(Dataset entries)
##############################

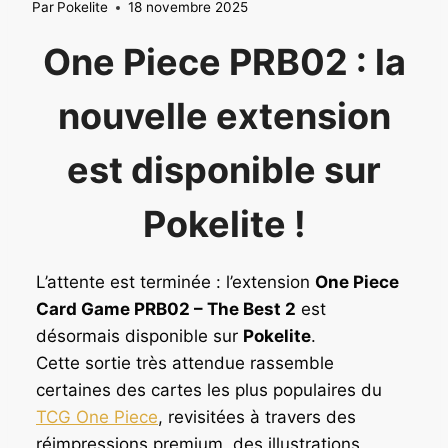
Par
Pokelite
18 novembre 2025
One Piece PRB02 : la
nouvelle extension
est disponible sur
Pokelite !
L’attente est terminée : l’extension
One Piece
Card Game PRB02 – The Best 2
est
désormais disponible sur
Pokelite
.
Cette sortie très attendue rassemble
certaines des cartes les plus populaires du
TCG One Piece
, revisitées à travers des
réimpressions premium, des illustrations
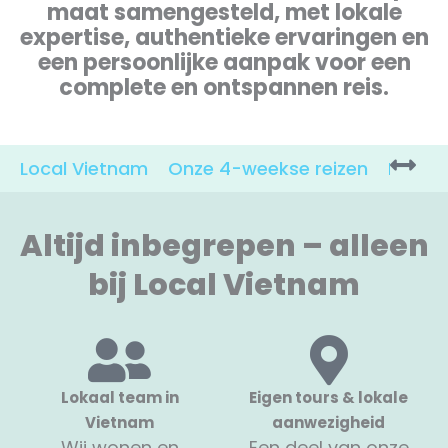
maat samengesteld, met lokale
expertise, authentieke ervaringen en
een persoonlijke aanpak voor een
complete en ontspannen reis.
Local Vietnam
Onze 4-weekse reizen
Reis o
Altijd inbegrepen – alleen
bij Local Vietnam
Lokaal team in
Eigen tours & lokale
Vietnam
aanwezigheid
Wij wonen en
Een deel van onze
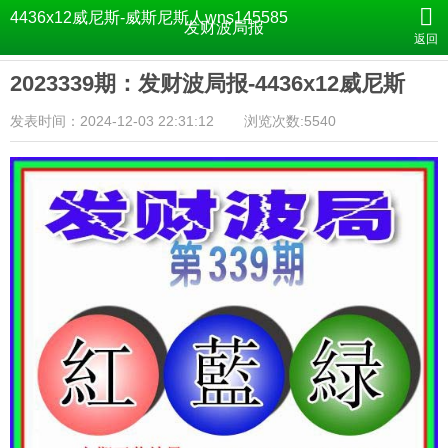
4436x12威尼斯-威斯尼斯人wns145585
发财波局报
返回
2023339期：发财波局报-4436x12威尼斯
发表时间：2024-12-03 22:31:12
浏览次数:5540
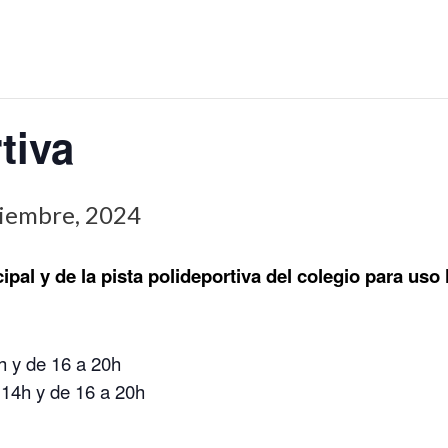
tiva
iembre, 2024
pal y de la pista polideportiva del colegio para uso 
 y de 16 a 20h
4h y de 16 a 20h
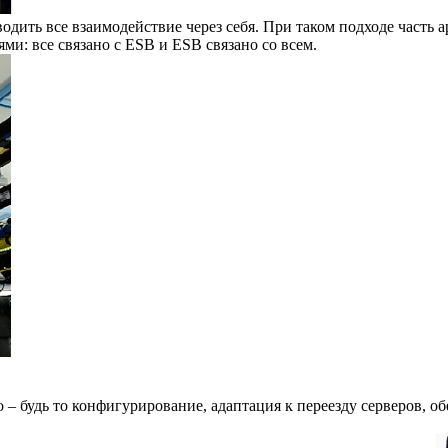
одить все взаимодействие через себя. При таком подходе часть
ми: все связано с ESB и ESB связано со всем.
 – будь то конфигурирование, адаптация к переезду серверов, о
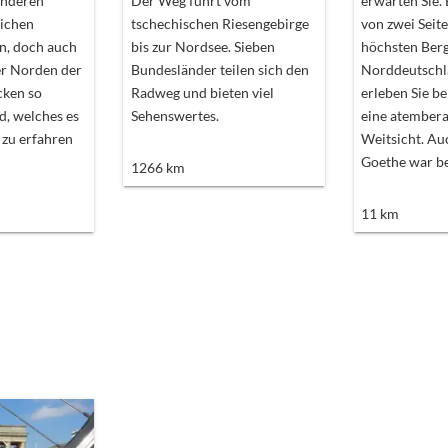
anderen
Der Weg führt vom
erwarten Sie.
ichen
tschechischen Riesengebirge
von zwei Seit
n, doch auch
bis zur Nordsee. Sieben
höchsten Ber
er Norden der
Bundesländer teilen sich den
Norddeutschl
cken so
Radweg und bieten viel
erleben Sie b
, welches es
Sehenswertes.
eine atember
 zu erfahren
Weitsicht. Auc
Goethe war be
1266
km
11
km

##############################

• **Work to complete**:
If pictures appear among the records, do not carry them over; retype the rest exactly.

• **Response to the task**:
Par
Pokelite
18 novembre 2025
One Piece PRB02 : la
nouvelle extension
est disponible sur
Pokelite !
L’attente est terminée : l’extension
One Piece
Card Game PRB02 – The Best 2
est
désormais disponible sur
Pokelite
.
Cette sortie très attendue rassemble
certaines des cartes les plus populaires du
TCG One Piece
, revisitées à travers des
réimpressions premium, des illustrations
maat samengesteld, met lokale
expertise, authentieke ervaringen en
een persoonlijke aanpak voor een
complete en ontspannen reis.
Local Vietnam
Onze 4-weekse reizen
Reis o
Altijd inbegrepen – alleen
bij Local Vietnam
Lokaal team in
Eigen tours & lokale
Vietnam
aanwezigheid
Wij wonen en
Een deel van onze
4436x12威尼斯-威斯尼斯人wns145585
发财波局报
返回
2023339期：发财波局报-4436x12威尼斯
发表时间：2024-12-03 22:31:12
浏览次数:5540
tiva
iembre, 2024
pal y de la pista polideportiva del colegio para uso 
 y de 16 a 20h
4h y de 16 a 20h
одить все взаимодействие через себя. При таком подходе часть
ми: все связано с ESB и ESB связано со всем.
 – будь то конфигурирование, адаптация к переезду серверов, о
anderen
Der Weg führt vom
erwarten Sie.
ichen
tschechischen Riesengebirge
von zwei Seit
n, doch auch
bis zur Nordsee. Sieben
höchsten Ber
er Norden der
Bundesländer teilen sich den
Norddeutschl
cken so
Radweg und bieten viel
erleben Sie b
, welches es
Sehenswertes.
eine atember
 zu erfahren
Weitsicht. Auc
Goethe war be
1266
km
11
km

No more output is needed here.